O matemático Jacob Palis, 70 anos, presidente da Academia Brasileira de Ciências e da Academia de Ciências dos Países em Desenvolvimento (TWAS), é mais otimista. Reconhecido em nível internacional, Palis presidiu a União Internacional da Matemática entre 1999 e 2002. O matemático afirma que não colocaria, ao contrário de Lent, a questão de forma tão radical. ‘Não quero polemizar com o meu amigo, mas acho que estamos a caminho dessas conquistas a passos largos. A ciência brasileira é muito jovem. A UFRJ foi criada em 1920 e a USP, que vai buscar a excelência de professores europeus, é de 1934. As universidades europeias têm vários séculos de existência e experiência.

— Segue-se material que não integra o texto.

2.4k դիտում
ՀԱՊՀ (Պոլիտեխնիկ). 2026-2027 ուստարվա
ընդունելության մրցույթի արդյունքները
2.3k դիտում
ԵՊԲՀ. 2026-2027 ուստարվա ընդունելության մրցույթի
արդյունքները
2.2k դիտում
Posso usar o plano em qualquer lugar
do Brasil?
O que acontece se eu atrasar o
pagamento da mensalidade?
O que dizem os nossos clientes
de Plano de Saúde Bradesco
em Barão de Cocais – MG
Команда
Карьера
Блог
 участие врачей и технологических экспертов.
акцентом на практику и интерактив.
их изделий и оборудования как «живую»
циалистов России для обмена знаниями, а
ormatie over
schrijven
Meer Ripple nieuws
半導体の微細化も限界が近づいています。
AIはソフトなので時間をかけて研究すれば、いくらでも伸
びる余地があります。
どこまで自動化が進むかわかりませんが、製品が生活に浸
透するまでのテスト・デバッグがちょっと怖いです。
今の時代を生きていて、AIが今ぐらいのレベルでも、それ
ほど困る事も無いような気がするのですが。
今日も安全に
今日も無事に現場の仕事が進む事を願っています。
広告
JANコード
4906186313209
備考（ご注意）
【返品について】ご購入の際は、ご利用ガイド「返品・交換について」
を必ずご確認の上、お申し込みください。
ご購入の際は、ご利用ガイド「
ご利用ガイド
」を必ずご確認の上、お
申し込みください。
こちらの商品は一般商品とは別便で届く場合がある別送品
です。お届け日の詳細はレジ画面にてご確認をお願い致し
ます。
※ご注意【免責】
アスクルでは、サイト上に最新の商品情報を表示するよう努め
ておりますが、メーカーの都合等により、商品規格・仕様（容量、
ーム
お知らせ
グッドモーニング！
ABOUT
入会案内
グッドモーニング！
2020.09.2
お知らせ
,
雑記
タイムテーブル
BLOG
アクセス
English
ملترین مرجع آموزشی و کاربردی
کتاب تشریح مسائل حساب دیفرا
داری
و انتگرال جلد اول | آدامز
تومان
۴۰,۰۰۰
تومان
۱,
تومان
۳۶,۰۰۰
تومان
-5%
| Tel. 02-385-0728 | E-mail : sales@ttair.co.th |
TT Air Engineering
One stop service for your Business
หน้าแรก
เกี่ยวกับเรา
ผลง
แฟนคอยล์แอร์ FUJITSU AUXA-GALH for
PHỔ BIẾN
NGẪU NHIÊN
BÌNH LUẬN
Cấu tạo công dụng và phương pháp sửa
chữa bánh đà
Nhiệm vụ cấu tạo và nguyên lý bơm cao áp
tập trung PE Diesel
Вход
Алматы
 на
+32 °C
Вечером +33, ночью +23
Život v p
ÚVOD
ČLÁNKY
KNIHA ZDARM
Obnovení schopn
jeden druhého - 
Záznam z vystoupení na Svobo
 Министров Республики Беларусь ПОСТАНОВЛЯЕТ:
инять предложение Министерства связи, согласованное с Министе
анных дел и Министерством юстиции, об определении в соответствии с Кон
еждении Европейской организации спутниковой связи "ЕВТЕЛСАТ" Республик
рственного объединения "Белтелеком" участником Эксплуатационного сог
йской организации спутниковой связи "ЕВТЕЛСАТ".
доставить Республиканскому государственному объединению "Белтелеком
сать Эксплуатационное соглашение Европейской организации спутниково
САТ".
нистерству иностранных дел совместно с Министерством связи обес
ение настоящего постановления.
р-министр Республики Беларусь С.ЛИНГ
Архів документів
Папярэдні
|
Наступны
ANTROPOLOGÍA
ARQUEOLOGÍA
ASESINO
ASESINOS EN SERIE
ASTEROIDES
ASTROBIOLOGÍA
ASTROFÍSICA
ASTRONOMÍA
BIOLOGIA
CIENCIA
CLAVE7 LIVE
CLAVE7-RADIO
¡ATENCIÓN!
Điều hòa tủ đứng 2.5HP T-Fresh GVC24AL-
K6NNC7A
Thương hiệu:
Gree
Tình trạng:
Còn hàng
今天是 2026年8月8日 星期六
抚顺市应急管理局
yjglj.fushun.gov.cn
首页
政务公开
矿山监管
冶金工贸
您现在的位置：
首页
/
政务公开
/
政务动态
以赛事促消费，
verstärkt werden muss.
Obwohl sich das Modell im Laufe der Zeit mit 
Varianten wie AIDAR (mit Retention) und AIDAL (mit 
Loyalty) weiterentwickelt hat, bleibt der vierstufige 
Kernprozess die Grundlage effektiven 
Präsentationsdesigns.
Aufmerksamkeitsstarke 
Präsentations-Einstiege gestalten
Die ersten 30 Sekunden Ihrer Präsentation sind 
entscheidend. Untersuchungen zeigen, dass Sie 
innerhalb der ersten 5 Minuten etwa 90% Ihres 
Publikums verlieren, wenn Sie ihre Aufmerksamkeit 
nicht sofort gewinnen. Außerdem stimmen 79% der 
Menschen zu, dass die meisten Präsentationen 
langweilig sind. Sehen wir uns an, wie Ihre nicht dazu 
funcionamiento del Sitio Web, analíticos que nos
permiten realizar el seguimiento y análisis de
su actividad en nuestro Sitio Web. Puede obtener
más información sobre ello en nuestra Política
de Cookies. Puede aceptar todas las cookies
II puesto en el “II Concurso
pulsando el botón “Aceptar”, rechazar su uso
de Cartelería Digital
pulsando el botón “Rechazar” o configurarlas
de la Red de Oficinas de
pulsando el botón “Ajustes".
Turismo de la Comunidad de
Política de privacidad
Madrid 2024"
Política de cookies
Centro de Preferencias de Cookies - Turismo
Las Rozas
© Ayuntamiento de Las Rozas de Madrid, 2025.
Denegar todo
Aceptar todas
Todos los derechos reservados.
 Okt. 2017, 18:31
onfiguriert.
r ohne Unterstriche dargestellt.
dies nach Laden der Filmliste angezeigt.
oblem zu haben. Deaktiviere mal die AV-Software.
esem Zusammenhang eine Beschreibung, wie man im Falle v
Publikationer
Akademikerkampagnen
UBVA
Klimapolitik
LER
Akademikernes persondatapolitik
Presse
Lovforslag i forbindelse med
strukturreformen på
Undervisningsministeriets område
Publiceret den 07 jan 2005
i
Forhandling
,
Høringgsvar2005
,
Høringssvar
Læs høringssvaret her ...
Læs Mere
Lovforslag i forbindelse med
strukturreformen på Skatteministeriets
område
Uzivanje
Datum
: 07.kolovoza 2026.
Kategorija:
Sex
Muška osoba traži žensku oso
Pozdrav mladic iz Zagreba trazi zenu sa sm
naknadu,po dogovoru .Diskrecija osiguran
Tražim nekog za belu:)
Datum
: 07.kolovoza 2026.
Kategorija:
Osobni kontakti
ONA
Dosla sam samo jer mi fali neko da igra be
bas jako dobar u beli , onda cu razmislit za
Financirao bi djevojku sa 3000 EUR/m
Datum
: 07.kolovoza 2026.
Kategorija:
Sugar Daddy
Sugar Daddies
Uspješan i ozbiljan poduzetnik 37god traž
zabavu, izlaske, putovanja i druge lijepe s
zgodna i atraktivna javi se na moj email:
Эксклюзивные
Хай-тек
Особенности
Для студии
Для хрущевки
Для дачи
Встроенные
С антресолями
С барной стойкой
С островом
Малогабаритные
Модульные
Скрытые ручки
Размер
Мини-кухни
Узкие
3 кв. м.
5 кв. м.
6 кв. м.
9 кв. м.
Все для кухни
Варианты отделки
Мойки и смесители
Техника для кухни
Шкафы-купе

Somente na década de 1950, com a criação do CNPq (Conselho Nacional de Desenvolvimento Científico e Tecnológico) e depois da Capes (Coordenação de Aperfeiçoamento de Pessoal de Nível Superior) é que começamos a moldar o futuro’, exemplifica. ‘A Argentina, por exemplo, já era uma potência econômica na virada do século 19 para o 20 e durante as guerras mundiais atraiu muitos pesquisadores europeus para suas universidades’, explica Jacob.


Einstein indicou Rondon para o Nobel da Paz


De fato, a universidade argentina de Córdoba, uma das mais antigas das Américas, teve suas raízes plantadas pelos jesuítas em 1610. E em 1918, depois de uma rebelião estudantil, lançou o famoso Manifesto de Córdoba, que rompeu com o passado religioso e oligárquico e fez propagar a reforma universitária moderna no continente. A Universidade de Buenos Aires, a maior do país, foi criada em 1821.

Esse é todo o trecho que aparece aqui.